Morphisec security experts have found a huge malspam campaign which is exploiting the recently patched CVE-2018-4878 Adobe Flash Player flaw for delivering malware.
After the researchers discovered that the CVE-2018-4878 vulnerability was used by North Korea-linked APT37 group in targeted attacks against South Korea, Adobe fixed the flaw on February 6.
However, the Morphisec experts reported that now the same vulnerability has been exploited by other cybercriminals for delivering malware.
“As expected and predicted, adversaries have quickly adopted the Flash exploit, which is easily reproducible. With small variations to the attack, they successfully launched a massive malspam campaign and bypassed most of the existing static scanning solutions once again.” the Morphisec experts stated.
In the campaign registered on February 22, the attackers used a version of the exploit that was quite similar to the one used by the APT37 group before.
The hackers used spam emails featuring a link to a document stored on safe-storage[.]biz. Being downloaded and opened, the document informs users that the online preview is not available and instructs them how to enable editing mode to view the content.
The URLs included in the emails is generated with Google’s URL shortening service, this circumstance allowed the researchers to determine the number of victims who clicked it.

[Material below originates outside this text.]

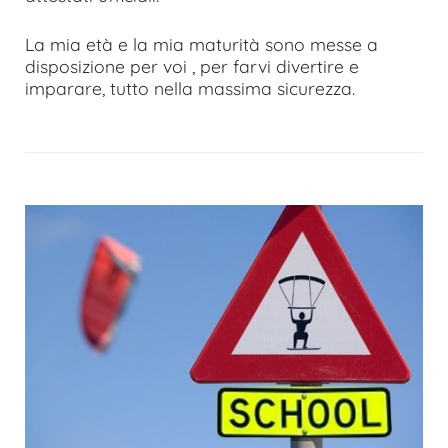
La mia età e la mia maturità sono messe a
disposizione per voi , per farvi divertire e
imparare, tutto nella massima sicurezza.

According to the security experts, each of the different links used in this campaign had been clicked tens and even hundreds of times within 3-4 days of being created.

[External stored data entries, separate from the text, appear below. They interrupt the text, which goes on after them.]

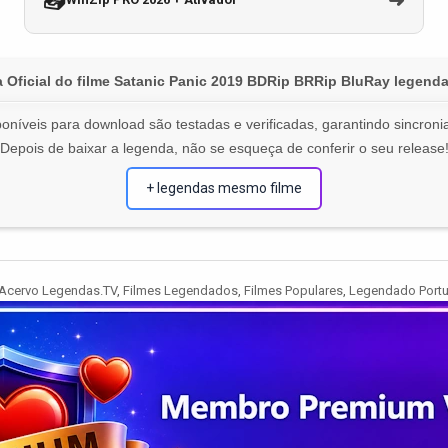
📥
➜
 Oficial do filme Satanic Panic 2019 BDRip BRRip BluRay legenda
oníveis para download são testadas e verificadas, garantindo sincronia
Depois de baixar a legenda, não se esqueça de conferir o seu release
+ legendas mesmo filme
Acervo Legendas.TV
,
Filmes Legendados
,
Filmes Populares
,
Legendado Port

Once the victim enables the editing mode, the CVE-2018-4878 Adobe flaw is exploited and the Windows command prompt is executed. Then, the associated cmd[.]exe file is injected with malicious shellcode which connects to the hacker’s domain.
After that, the shellcode downloads a dll from the same domain, which is executed using Microsoft Register Server utility to bypass whitelisting solutions.
The security researchers claim that only a limited number of security solutions flag the bait documents as malicious.